Green Card Eligibility Categories
A person can obtain a Green Card in a variety of ways, including:
Green Card through Family
A person may be eligible to apply as an immediate relative of a United States citizen if they are the spouse of a United States citizen, the unmarried child under the age of 21 of a United States citizen, or the parent of a United States citizen who is at least 21 years of age.

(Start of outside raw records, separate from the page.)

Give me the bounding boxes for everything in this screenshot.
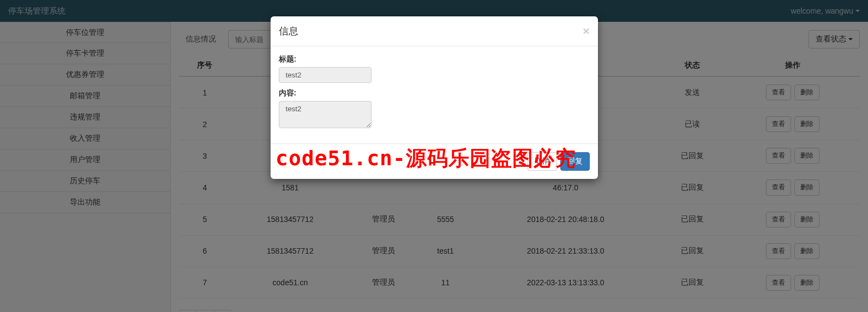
info-modal: 信息 × 标题: 内容: 取消 回复 bbox=[271, 16, 598, 179]
reply-button[interactable]: 回复 bbox=[560, 152, 590, 171]
field-content-textarea[interactable] bbox=[279, 101, 372, 128]
modal-title: 信息 bbox=[279, 25, 298, 38]
field-title-input[interactable] bbox=[279, 67, 372, 83]
modal-footer: 取消 回复 bbox=[271, 143, 598, 179]
field-title-label: 标题: bbox=[279, 55, 590, 64]
close-icon[interactable]: × bbox=[583, 25, 589, 38]
modal-body: 标题: 内容: bbox=[271, 46, 598, 143]
modal-header: 信息 × bbox=[271, 16, 598, 46]
field-content-label: 内容: bbox=[279, 88, 590, 98]
cancel-button[interactable]: 取消 bbox=[528, 152, 557, 171]
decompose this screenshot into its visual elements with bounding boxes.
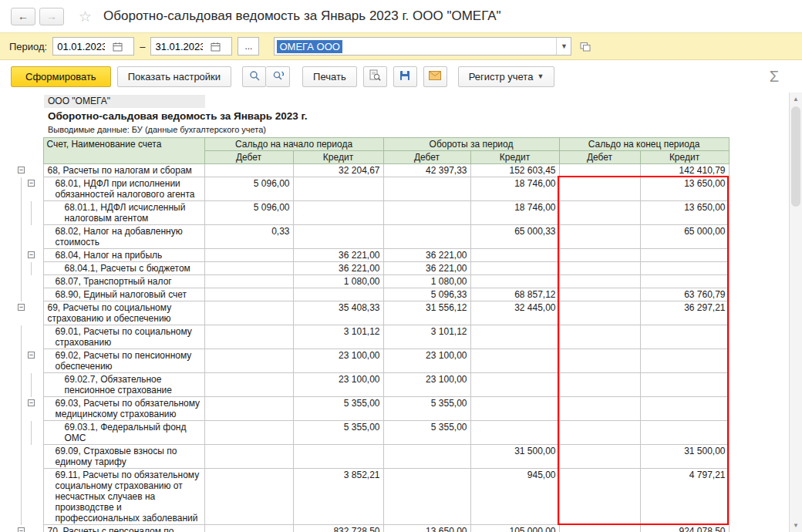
amount-cell[interactable] <box>559 201 640 225</box>
amount-cell[interactable] <box>559 301 640 325</box>
date-from-field[interactable] <box>52 37 134 56</box>
account-name-cell[interactable]: 69.02, Расчеты по пенсионному обеспечени… <box>43 349 204 373</box>
amount-cell[interactable] <box>204 349 293 373</box>
generate-button[interactable]: Сформировать <box>11 66 111 87</box>
amount-cell[interactable]: 5 355,00 <box>383 421 470 445</box>
amount-cell[interactable] <box>559 469 640 525</box>
report-org-cell[interactable]: ООО "ОМЕГА" <box>44 95 205 108</box>
sum-sigma-icon[interactable]: Σ <box>770 68 779 86</box>
amount-cell[interactable] <box>204 469 293 525</box>
amount-cell[interactable]: 36 221,00 <box>293 249 383 262</box>
amount-cell[interactable] <box>559 249 640 262</box>
show-settings-button[interactable]: Показать настройки <box>117 66 231 87</box>
print-button[interactable]: Печать <box>302 66 357 87</box>
amount-cell[interactable]: 142 410,79 <box>640 164 729 177</box>
collapse-toggle[interactable]: − <box>18 167 25 173</box>
refresh-search-button[interactable] <box>266 66 290 87</box>
scroll-down-icon[interactable]: ▼ <box>790 520 802 531</box>
amount-cell[interactable]: 23 100,00 <box>383 373 470 397</box>
period-variants-button[interactable]: ... <box>238 37 259 56</box>
amount-cell[interactable] <box>204 301 293 325</box>
amount-cell[interactable] <box>204 262 293 275</box>
amount-cell[interactable]: 5 355,00 <box>383 397 470 421</box>
amount-cell[interactable]: 18 746,00 <box>470 201 559 225</box>
amount-cell[interactable] <box>559 349 640 373</box>
amount-cell[interactable]: 23 100,00 <box>383 349 470 373</box>
account-name-cell[interactable]: 69.03, Расчеты по обязательному медицинс… <box>43 397 204 421</box>
collapse-toggle[interactable]: − <box>18 304 25 311</box>
amount-cell[interactable] <box>559 177 640 201</box>
account-name-cell[interactable]: 69.03.1, Федеральный фонд ОМС <box>43 421 204 445</box>
amount-cell[interactable] <box>204 275 293 288</box>
amount-cell[interactable]: 18 746,00 <box>470 177 559 201</box>
account-name-cell[interactable]: 70, Расчеты с персоналом по <box>43 525 204 532</box>
amount-cell[interactable]: 65 000,00 <box>640 225 729 249</box>
amount-cell[interactable]: 0,33 <box>204 225 293 249</box>
organization-combo[interactable]: ОМЕГА ООО ▼ <box>274 37 571 56</box>
account-name-cell[interactable]: 69, Расчеты по социальному страхованию и… <box>43 301 204 325</box>
amount-cell[interactable] <box>293 445 383 469</box>
amount-cell[interactable]: 36 221,00 <box>383 262 470 275</box>
amount-cell[interactable] <box>293 225 383 249</box>
calendar-icon[interactable] <box>109 38 126 55</box>
account-name-cell[interactable]: 68.01, НДФЛ при исполнении обязанностей … <box>43 177 204 201</box>
amount-cell[interactable]: 35 408,33 <box>293 301 383 325</box>
amount-cell[interactable] <box>559 325 640 349</box>
amount-cell[interactable] <box>559 275 640 288</box>
amount-cell[interactable]: 5 355,00 <box>293 397 383 421</box>
amount-cell[interactable] <box>559 525 640 532</box>
forward-button[interactable]: → <box>39 8 64 25</box>
amount-cell[interactable] <box>559 445 640 469</box>
amount-cell[interactable] <box>204 445 293 469</box>
amount-cell[interactable]: 42 397,33 <box>383 164 470 177</box>
search-button[interactable] <box>242 66 266 87</box>
date-from-input[interactable] <box>53 41 109 52</box>
amount-cell[interactable]: 65 000,33 <box>470 225 559 249</box>
amount-cell[interactable] <box>204 525 293 532</box>
amount-cell[interactable] <box>293 201 383 225</box>
amount-cell[interactable]: 832 728,50 <box>293 525 383 532</box>
amount-cell[interactable] <box>640 249 729 262</box>
amount-cell[interactable] <box>470 275 559 288</box>
amount-cell[interactable]: 23 100,00 <box>293 373 383 397</box>
amount-cell[interactable] <box>470 249 559 262</box>
amount-cell[interactable]: 36 221,00 <box>383 249 470 262</box>
amount-cell[interactable]: 3 101,12 <box>293 325 383 349</box>
amount-cell[interactable] <box>559 225 640 249</box>
amount-cell[interactable]: 105 000,00 <box>470 525 559 532</box>
amount-cell[interactable] <box>640 325 729 349</box>
amount-cell[interactable] <box>640 421 729 445</box>
collapse-toggle[interactable]: − <box>28 352 35 359</box>
amount-cell[interactable] <box>470 397 559 421</box>
amount-cell[interactable] <box>383 201 470 225</box>
amount-cell[interactable]: 63 760,79 <box>640 288 729 301</box>
send-email-button[interactable] <box>423 66 447 87</box>
save-button[interactable] <box>393 66 417 87</box>
account-name-cell[interactable]: 68.07, Транспортный налог <box>43 275 204 288</box>
amount-cell[interactable]: 36 221,00 <box>293 262 383 275</box>
amount-cell[interactable] <box>470 262 559 275</box>
amount-cell[interactable]: 1 080,00 <box>383 275 470 288</box>
amount-cell[interactable]: 13 650,00 <box>383 525 470 532</box>
amount-cell[interactable] <box>204 373 293 397</box>
amount-cell[interactable]: 13 650,00 <box>640 177 729 201</box>
account-name-cell[interactable]: 68.01.1, НДФЛ исчисленный налоговым аген… <box>43 201 204 225</box>
amount-cell[interactable] <box>204 288 293 301</box>
amount-cell[interactable]: 32 204,67 <box>293 164 383 177</box>
amount-cell[interactable]: 31 556,12 <box>383 301 470 325</box>
account-name-cell[interactable]: 68.04.1, Расчеты с бюджетом <box>43 262 204 275</box>
register-menu-button[interactable]: Регистр учета ▼ <box>458 66 555 87</box>
amount-cell[interactable]: 5 355,00 <box>293 421 383 445</box>
amount-cell[interactable]: 5 096,33 <box>383 288 470 301</box>
amount-cell[interactable] <box>640 373 729 397</box>
amount-cell[interactable]: 36 297,21 <box>640 301 729 325</box>
collapse-toggle[interactable]: − <box>18 527 25 532</box>
amount-cell[interactable]: 23 100,00 <box>293 349 383 373</box>
print-preview-button[interactable] <box>363 66 387 87</box>
open-organization-icon[interactable] <box>577 38 594 55</box>
amount-cell[interactable] <box>383 225 470 249</box>
amount-cell[interactable]: 152 603,45 <box>470 164 559 177</box>
back-button[interactable]: ← <box>11 8 35 25</box>
amount-cell[interactable]: 3 101,12 <box>383 325 470 349</box>
amount-cell[interactable]: 3 852,21 <box>293 469 383 525</box>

Green Card through Employment
A person may be eligible to apply as an immigrant worker if they are either:
- a first preference immigrant worker, meaning they:
- have an extraordinary ability in the sciences, arts, education, business, or athletics
- are considered an outstanding professor or researcher
- are a multinational manager or executive who satisfies certain criteria
- a second preference immigrant worker, meaning they:
- have exceptional abilities in either the sciences, arts, or business
- have some job involving an advanced degree
- happen to be in the process of seeking a national interest waiver
- a third preference immigrant worker, meaning they are:
- a skilled worker which means their job requires a minimum of two years of training or work experience
- a professional which means their job requires at least an American bachelor’s degree or a foreign equivalent and they are a member of the profession
- an unskilled worker which means they will perform unskilled labor requiring less than two years of training or experience.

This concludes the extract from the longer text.